::: EXERCISE MATERIALS :::

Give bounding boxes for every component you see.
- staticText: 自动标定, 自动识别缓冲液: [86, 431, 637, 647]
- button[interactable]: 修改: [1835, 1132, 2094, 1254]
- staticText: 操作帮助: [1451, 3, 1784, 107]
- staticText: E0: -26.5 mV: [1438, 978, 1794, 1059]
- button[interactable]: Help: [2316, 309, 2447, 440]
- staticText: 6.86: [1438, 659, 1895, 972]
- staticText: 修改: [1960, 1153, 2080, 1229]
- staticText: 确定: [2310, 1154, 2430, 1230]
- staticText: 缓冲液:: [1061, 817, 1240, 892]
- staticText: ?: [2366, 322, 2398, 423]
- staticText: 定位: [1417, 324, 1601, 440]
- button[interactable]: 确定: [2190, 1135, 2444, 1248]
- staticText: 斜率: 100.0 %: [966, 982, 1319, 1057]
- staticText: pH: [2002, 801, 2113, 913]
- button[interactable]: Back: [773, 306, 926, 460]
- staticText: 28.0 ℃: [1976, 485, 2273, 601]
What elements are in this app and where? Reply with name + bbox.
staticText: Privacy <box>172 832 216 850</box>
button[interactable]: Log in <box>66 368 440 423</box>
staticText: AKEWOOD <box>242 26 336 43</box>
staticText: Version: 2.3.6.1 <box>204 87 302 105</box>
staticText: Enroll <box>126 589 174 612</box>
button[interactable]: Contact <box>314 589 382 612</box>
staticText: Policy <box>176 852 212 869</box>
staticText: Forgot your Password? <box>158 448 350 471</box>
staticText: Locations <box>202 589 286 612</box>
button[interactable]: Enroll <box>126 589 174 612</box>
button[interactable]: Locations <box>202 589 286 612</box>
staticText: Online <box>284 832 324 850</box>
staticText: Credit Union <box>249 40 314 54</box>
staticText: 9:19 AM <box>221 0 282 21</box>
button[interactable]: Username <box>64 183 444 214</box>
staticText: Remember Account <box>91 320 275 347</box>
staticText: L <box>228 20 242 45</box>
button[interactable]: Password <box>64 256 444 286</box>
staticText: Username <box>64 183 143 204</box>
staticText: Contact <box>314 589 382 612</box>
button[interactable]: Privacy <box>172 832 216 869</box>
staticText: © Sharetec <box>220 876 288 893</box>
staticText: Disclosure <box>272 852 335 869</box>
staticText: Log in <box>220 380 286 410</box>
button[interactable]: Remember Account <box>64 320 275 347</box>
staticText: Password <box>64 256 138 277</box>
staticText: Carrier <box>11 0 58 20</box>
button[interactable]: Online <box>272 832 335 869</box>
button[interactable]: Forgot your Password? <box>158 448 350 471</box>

:::

All lines carrying the word "Privacy" must be copied from the data above.

staticText: Privacy <box>172 832 216 850</box>
button[interactable]: Privacy <box>172 832 216 869</box>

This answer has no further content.